When it comes to reproductive health, some procedures are only necessary after you’ve become sexually active. However, certain risk factors can require you to have a Pap smear regardless of your sexual history. That begs the question: When should women have their first Pap smear, and why is it important that they get it?
At the medical practice of Sameer Ohri, MD, in Corona, California, Pap smears are a routine procedure. Dr. Ohri believes your first Pap test should be fully discussed in advance and handled compassionately. He and our staff want you to be comfortable during the entire experience.
The importance of Pap smears
Pap tests are primarily intended to screen for cervical cancer. Dr. Ohri can check you for the presence of cancerous or precancerous cells by taking a small sample from your cervix.

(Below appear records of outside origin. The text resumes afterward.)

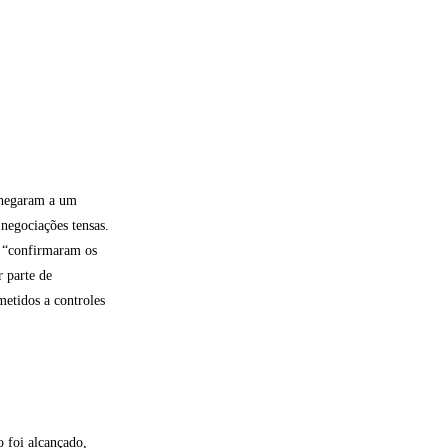
chegaram a um
negociações tensas.
s “confirmaram os
r parte de
etidos a controles
 foi alcançado,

During the procedure, you remove your clothing below the waist and lie on your back on a cushioned table. You’re covered with a small sheet while you place your feet in stirrups, and a lubricated speculum is inserted into your vagina to hold open your vulva and provide access to your cervix. Dr. Ohri collects the cervical cell sample with a swab, and that’s it.
You might feel some pressure while the sample is being collected, and some women experience minor cramping or a bit of vaginal blood. If pain or bleeding continues longer than a day or two, call our office. While Pap smears can be somewhat awkward or uncomfortable, they’re the simplest and most accurate way to screen for cervical cancer.

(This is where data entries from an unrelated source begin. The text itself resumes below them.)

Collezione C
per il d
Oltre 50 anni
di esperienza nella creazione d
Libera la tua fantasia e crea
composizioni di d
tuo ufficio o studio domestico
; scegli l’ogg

When should I have my first Pap smear?
You should begin receiving routine Pap tests when you are 21 and then repeat the test every three years after turning 21. Women who haven’t had sexual intercourse (vaginal sex) after age 21 can talk to their doctor about when a Pap smear is necessary for them.
Certain factors can put you at risk of cervical cancer regardless of your sexual activity, so it’s a good idea to have the test done anyway. Being sexually active is a concern for women because of human papillomavirus (HPV), a sexually transmitted infection that can cause cervical cancer, so talk to your doctor about starting Pap tests when you become sexually active, even if it’s before age 21.

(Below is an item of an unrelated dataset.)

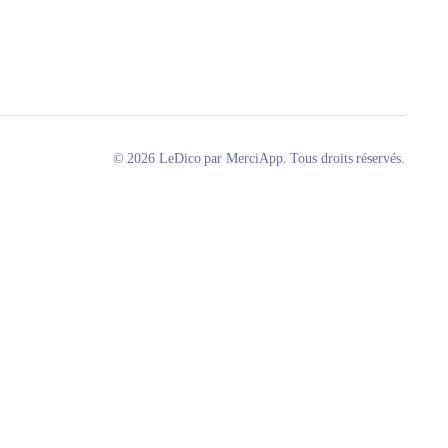
© 2026 LeDico par MerciApp. Tous droits réservés.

In case of an abnormal Pap smear
Pap smears check the health and status of your cervix. Your doctor can order more tests if any abnormal cells are found. An abnormal test result doesn’t necessarily mean the cells are precancerous.
Some Pap smears can also include testing for HPV, which increases cancer risks. However, HPV infections don’t mean you have cancer, and many women can clear an HPV infection on their own. There is also an HPV vaccine which protects against many strains of the virus.